(Task instructions)
If a line in the listing below holds the word "Новосибирска", it counts toward the total; report that total alone.

(Record excerpts)
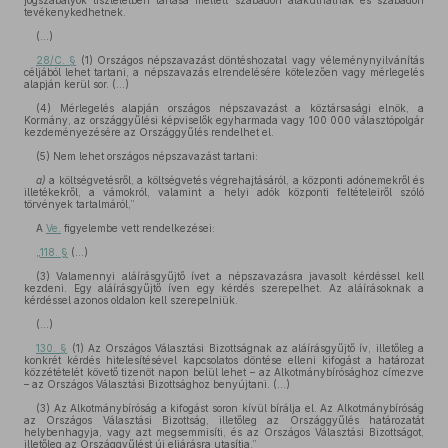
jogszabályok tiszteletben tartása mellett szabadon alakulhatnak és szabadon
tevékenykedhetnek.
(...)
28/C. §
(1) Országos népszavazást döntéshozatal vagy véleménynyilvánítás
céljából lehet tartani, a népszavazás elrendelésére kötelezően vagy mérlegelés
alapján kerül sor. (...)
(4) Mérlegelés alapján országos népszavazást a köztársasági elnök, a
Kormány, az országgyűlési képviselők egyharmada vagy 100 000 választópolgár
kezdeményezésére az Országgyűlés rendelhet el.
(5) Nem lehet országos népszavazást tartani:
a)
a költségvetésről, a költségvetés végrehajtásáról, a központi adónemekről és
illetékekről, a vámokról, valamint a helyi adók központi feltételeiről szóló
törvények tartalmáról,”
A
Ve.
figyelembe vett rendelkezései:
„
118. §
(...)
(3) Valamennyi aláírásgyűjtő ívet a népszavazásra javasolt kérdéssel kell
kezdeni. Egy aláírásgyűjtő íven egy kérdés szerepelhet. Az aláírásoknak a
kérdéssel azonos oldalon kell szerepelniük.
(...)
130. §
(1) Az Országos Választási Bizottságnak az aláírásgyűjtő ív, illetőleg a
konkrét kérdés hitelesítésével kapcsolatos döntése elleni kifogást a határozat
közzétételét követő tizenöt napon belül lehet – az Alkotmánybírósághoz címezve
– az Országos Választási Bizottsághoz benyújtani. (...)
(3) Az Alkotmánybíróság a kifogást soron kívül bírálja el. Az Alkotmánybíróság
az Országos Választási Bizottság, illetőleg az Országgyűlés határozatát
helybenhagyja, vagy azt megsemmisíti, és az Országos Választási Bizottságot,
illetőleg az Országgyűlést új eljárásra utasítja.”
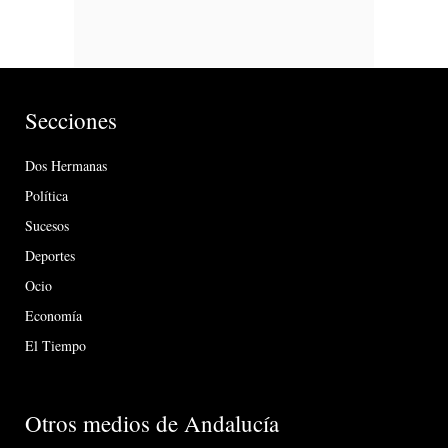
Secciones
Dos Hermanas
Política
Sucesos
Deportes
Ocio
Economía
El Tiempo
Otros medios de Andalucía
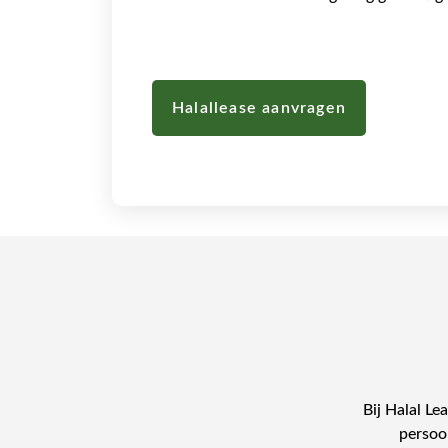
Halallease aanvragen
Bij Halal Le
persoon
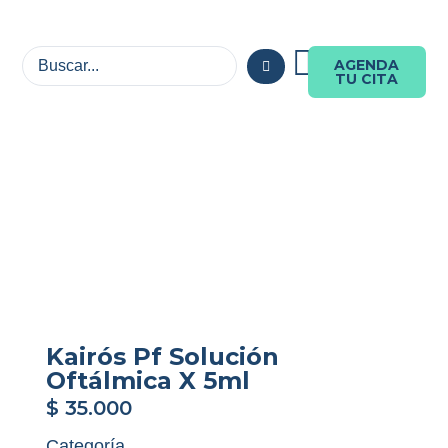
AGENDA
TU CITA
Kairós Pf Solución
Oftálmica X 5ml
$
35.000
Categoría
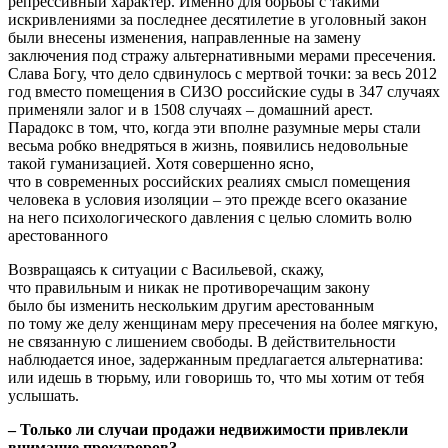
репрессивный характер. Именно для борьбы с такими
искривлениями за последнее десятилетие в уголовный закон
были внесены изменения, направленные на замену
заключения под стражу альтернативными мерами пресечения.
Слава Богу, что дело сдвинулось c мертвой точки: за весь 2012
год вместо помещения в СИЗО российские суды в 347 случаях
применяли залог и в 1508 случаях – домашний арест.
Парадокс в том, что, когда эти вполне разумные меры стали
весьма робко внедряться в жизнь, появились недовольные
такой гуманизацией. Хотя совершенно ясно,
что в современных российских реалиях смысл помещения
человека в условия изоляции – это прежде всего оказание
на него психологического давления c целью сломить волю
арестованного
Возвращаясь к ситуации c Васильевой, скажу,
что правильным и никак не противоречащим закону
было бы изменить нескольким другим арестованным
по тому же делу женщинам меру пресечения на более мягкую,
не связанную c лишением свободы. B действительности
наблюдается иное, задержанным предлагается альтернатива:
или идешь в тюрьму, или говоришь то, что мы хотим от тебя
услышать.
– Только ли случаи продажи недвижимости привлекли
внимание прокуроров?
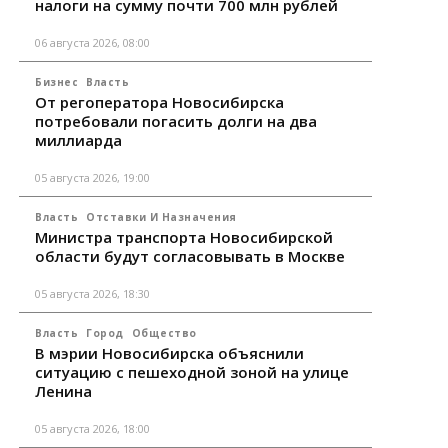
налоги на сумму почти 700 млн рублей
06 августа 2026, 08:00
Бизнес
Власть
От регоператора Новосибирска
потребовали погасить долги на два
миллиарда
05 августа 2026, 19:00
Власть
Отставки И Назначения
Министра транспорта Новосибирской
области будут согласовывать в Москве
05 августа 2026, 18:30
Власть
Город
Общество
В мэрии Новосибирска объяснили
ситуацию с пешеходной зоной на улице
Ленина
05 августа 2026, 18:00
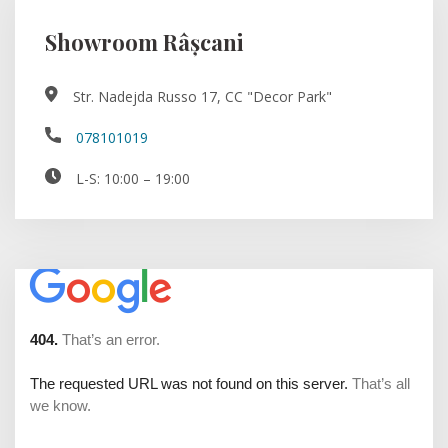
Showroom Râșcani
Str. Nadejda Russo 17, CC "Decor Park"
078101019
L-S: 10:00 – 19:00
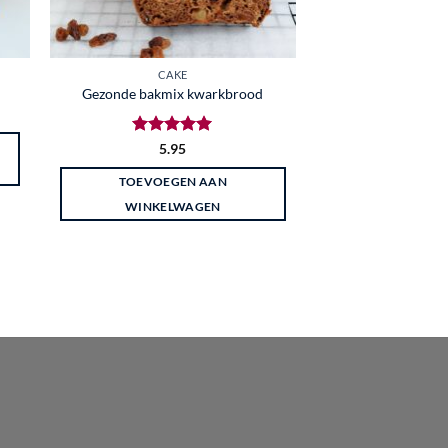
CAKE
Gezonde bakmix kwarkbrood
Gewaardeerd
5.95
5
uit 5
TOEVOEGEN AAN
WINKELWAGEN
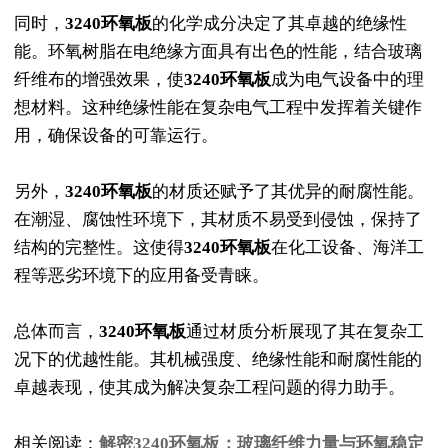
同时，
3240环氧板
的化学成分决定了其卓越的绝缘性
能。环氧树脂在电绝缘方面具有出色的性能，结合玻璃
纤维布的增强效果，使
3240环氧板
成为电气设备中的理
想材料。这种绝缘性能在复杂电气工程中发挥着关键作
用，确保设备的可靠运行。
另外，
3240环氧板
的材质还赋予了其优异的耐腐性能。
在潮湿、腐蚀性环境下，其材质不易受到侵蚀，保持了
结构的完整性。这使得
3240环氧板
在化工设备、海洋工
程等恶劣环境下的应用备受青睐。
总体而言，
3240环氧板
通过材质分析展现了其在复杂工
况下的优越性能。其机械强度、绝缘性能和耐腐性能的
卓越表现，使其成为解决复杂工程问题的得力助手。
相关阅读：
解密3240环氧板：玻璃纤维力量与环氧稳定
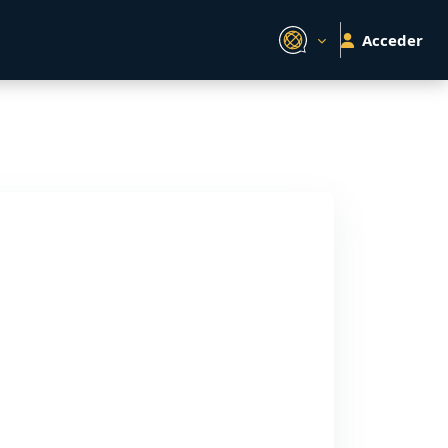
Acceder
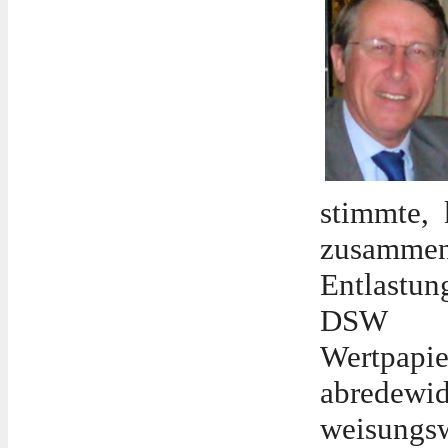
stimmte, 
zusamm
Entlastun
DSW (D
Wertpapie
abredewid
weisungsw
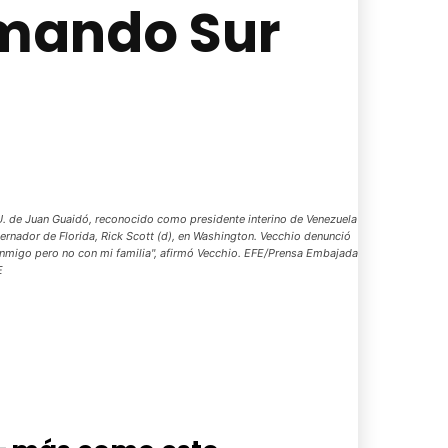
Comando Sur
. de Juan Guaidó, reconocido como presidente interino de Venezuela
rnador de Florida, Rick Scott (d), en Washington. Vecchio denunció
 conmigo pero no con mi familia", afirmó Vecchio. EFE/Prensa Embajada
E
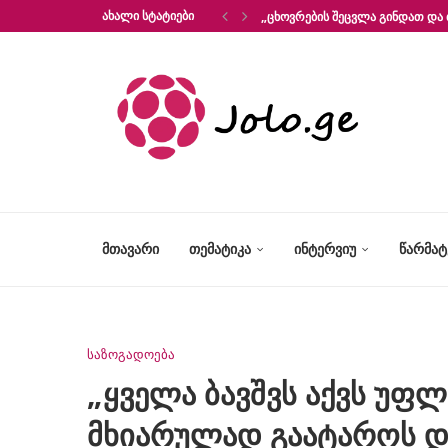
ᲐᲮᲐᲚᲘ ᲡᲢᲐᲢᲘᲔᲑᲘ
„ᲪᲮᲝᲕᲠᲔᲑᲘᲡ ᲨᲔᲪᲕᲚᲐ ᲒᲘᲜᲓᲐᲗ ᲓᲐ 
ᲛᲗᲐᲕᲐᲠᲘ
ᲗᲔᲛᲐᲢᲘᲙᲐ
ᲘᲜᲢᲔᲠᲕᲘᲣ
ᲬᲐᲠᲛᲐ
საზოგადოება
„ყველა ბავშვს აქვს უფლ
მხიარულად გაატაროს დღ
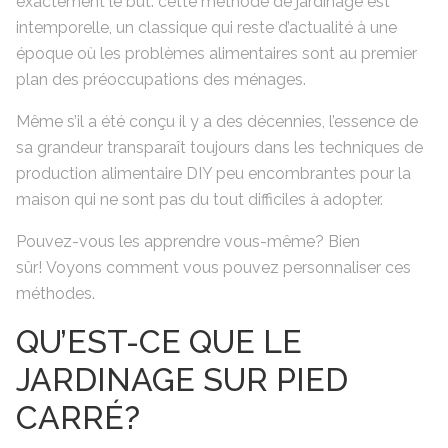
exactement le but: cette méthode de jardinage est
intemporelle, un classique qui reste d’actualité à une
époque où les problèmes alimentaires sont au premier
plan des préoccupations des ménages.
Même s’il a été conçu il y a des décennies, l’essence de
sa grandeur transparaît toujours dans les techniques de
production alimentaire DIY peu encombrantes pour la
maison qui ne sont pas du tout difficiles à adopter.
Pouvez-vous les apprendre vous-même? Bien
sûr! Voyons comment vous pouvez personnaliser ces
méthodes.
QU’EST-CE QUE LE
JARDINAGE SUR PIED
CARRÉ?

(Solution to this task)
2